One thing of note- LW, you too might need to be better about speaking up about your needs when they are still small needs, before they turn into big things. It’s awkward to be the girlfriend who says, “hey I need to leave this party soon” when everyone else is still having fun but it’s better than getting upset and yelling because you needed to leave 3 hours ago and YOU CAN’T TAKE IT FOR ANOTHER MINUTE. (One of the less-shining examples from early on in my past relationship). Don’t worry about being the “cool girl.” Your needs are important, and better to look slightly un-fun than to end up miserable!

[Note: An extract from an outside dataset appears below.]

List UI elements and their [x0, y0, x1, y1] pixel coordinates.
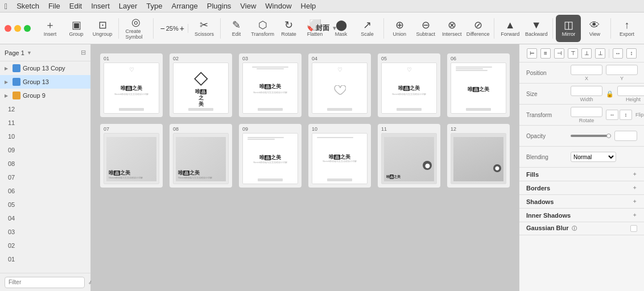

But if your boyfriend really is the sort to ignore you for 8 hours, take note! That week was the last full week my ex and I dated- once I learned that I would have to deal with his mother’s animosity and drama-mongering forever without support and without any boundaries set around her behavior, I hightailed it out of there. There’s no point in dating someone who doesn’t have your back.

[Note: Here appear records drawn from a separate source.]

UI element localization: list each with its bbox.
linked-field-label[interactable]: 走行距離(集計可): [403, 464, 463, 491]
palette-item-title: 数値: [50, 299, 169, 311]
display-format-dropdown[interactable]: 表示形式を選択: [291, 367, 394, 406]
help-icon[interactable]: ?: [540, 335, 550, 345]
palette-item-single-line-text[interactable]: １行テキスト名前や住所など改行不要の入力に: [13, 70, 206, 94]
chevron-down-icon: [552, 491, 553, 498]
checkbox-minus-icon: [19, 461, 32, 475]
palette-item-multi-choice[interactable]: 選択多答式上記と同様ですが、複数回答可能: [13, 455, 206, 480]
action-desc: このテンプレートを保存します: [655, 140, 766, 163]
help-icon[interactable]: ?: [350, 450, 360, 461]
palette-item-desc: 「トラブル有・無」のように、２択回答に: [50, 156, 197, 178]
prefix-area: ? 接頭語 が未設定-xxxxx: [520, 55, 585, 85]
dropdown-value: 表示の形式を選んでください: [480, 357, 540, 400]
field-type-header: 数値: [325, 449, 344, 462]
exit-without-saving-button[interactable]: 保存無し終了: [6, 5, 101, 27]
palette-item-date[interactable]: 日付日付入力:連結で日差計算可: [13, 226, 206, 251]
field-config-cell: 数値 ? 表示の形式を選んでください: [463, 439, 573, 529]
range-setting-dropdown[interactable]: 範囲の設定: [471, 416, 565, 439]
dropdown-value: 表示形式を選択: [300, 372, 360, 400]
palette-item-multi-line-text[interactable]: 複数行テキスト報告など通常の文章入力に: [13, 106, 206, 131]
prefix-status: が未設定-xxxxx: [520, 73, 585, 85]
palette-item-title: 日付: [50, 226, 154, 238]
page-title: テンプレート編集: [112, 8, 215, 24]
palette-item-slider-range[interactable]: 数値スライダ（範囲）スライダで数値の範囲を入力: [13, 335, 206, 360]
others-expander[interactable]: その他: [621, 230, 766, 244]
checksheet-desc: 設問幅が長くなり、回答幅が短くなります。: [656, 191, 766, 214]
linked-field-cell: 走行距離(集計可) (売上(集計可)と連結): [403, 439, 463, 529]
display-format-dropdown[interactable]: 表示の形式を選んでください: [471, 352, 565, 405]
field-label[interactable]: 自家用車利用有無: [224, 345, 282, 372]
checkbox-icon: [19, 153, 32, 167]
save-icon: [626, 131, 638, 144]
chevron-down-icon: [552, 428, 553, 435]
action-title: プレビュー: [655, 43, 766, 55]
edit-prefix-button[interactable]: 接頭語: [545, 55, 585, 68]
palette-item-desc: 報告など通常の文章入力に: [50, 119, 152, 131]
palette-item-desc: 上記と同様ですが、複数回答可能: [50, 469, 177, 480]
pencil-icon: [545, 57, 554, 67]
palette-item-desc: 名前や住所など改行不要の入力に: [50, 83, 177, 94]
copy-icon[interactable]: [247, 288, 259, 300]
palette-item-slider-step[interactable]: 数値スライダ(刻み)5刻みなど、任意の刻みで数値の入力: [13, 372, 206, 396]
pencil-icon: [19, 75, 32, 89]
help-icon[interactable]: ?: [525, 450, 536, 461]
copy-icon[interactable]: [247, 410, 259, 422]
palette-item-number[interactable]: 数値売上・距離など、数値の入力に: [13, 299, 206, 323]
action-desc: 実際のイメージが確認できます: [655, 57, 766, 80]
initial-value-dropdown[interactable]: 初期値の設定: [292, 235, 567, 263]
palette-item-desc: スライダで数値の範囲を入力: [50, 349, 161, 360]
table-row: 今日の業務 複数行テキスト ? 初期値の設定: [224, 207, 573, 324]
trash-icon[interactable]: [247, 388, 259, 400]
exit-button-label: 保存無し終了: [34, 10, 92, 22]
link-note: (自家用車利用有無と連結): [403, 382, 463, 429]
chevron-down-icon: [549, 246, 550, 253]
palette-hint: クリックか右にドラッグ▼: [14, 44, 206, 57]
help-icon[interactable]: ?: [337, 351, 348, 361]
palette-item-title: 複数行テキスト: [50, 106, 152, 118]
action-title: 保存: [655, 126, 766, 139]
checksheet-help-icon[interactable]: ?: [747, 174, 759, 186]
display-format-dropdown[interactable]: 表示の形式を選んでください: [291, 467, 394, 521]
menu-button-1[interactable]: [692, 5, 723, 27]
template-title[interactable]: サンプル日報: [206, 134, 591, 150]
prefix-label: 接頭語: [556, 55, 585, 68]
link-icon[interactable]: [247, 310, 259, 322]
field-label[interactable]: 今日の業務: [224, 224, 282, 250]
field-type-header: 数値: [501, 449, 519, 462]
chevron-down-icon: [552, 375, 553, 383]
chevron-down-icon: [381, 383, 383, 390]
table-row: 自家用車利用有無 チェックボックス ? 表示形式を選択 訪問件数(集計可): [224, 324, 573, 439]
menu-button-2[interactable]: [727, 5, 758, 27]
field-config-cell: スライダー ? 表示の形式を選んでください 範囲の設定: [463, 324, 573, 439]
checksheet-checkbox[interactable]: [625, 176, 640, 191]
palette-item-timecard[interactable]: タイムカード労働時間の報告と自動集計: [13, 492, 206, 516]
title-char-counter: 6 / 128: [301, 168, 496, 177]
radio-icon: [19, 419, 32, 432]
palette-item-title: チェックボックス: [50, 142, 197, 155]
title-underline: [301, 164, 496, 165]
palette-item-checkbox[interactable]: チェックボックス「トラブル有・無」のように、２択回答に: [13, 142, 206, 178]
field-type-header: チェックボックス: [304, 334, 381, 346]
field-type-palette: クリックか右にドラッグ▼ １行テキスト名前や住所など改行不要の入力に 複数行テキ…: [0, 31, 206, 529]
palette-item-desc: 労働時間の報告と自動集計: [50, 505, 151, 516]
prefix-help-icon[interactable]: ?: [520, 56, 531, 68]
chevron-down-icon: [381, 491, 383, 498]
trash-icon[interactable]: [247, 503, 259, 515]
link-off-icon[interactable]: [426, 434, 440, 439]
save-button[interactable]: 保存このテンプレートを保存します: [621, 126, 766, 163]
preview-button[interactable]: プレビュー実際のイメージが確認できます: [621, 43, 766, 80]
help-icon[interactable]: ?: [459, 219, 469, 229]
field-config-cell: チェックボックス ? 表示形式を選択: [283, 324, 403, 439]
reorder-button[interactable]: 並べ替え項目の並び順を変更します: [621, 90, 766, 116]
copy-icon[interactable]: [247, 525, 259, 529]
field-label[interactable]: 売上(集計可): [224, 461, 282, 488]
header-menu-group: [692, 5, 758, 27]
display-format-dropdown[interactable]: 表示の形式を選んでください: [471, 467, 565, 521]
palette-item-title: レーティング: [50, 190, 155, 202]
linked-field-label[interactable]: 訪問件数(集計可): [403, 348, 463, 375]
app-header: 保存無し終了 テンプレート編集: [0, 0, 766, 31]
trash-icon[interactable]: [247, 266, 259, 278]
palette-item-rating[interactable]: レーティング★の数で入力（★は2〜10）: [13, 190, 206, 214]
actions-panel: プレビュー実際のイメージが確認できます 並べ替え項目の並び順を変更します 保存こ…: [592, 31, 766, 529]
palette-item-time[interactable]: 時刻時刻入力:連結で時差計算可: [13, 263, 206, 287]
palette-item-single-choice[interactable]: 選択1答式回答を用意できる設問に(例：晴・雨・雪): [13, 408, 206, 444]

Oh sweet lord, a week long trip with a stranger family sounds like the WORSE. That is NO WAY to introduce the 2 parties and is better set once you are better accomdated into the the family.
Yeah, it was pretty bad. I had met them over a previous weekend where there was also a lot of family drama, and it was similarly miserable (but not directed at me). It could have been a lot better had my ex done a better job of cross-cultural communication (one problem was that the way they showed they cared for people felt a lot like being trapped and smothered to me). But on the other hand, his mother wasn’t going to stop being judgemental or controlling or drama-mongering, either, so we were bound to come to loggerheads at some point, and my ex refused to set boundaries as basic as “must tell us before she plans a trip to our theoretical house” or “she must have a clear date to leave” or “she must stay in a hotel” or “she must not tell me how to run my household,” because I could see her doing ALL of these things…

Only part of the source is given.